::: Input records
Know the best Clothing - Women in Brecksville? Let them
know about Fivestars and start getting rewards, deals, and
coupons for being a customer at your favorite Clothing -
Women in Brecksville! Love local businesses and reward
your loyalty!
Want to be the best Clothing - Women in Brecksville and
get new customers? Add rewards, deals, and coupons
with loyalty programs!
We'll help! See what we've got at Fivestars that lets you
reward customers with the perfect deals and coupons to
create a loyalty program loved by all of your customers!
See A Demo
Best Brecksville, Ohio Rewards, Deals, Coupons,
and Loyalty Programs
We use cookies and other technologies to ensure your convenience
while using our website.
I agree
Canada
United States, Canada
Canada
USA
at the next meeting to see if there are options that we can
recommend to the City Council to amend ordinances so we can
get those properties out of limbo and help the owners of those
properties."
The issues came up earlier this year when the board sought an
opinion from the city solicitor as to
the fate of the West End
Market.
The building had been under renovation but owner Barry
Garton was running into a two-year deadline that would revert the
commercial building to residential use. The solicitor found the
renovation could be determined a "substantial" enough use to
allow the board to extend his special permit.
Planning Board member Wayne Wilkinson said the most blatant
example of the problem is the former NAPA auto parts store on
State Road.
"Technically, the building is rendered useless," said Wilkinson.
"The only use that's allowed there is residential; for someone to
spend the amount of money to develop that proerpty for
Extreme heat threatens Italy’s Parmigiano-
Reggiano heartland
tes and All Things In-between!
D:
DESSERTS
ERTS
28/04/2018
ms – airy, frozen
::::::
::: Input records
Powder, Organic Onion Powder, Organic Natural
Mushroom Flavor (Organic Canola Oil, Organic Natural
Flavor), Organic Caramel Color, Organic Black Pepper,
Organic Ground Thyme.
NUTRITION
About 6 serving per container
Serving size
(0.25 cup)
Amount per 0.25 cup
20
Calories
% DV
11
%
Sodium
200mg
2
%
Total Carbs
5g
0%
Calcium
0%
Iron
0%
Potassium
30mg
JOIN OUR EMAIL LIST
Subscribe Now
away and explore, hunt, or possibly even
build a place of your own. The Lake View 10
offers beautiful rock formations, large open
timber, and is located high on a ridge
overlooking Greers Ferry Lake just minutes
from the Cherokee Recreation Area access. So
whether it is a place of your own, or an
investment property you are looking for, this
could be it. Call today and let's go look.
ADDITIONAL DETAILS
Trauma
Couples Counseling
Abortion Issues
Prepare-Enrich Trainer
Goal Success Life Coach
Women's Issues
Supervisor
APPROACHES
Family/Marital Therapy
::::::
::: Input records
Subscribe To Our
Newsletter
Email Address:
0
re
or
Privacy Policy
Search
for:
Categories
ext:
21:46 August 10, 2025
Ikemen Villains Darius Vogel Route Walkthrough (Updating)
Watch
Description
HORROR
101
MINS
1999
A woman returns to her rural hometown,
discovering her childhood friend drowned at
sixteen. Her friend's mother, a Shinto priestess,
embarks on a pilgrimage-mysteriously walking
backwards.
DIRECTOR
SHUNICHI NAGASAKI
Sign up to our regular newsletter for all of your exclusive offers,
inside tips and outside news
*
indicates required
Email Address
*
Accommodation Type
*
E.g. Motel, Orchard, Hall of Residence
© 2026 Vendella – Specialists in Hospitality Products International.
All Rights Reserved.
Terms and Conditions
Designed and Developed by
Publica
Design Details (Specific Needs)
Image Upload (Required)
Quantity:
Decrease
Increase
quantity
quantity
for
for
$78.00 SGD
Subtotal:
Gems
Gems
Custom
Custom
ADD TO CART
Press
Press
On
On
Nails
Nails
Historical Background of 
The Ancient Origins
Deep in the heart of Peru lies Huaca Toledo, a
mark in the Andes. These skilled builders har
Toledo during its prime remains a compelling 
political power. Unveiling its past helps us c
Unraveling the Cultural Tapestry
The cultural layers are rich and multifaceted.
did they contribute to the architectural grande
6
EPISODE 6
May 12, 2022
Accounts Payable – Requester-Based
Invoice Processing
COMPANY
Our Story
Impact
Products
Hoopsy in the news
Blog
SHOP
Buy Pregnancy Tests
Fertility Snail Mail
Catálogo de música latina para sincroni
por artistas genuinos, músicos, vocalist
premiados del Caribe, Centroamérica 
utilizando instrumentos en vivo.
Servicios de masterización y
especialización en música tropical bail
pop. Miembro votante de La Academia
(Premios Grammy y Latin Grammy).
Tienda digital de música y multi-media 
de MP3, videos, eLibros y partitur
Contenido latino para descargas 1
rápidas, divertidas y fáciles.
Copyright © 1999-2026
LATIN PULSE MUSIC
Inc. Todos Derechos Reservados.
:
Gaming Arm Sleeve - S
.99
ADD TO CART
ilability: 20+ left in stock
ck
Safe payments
::::::
Try it. The required output is every line above from the one with "Know the best" down to the one with "ms – airy, frozen", restated word for word, ends included.

Solution for this task.
Know the best Clothing - Women in Brecksville? Let them
know about Fivestars and start getting rewards, deals, and
coupons for being a customer at your favorite Clothing -
Women in Brecksville! Love local businesses and reward
your loyalty!
Want to be the best Clothing - Women in Brecksville and
get new customers? Add rewards, deals, and coupons
with loyalty programs!
We'll help! See what we've got at Fivestars that lets you
reward customers with the perfect deals and coupons to
create a loyalty program loved by all of your customers!
See A Demo
Best Brecksville, Ohio Rewards, Deals, Coupons,
and Loyalty Programs
We use cookies and other technologies to ensure your convenience
while using our website.
I agree
Canada
United States, Canada
Canada
USA
at the next meeting to see if there are options that we can
recommend to the City Council to amend ordinances so we can
get those properties out of limbo and help the owners of those
properties."
The issues came up earlier this year when the board sought an
opinion from the city solicitor as to
the fate of the West End
Market.
The building had been under renovation but owner Barry
Garton was running into a two-year deadline that would revert the
commercial building to residential use. The solicitor found the
renovation could be determined a "substantial" enough use to
allow the board to extend his special permit.
Planning Board member Wayne Wilkinson said the most blatant
example of the problem is the former NAPA auto parts store on
State Road.
"Technically, the building is rendered useless," said Wilkinson.
"The only use that's allowed there is residential; for someone to
spend the amount of money to develop that proerpty for
Extreme heat threatens Italy’s Parmigiano-
Reggiano heartland
tes and All Things In-between!
D:
DESSERTS
ERTS
28/04/2018
ms – airy, frozen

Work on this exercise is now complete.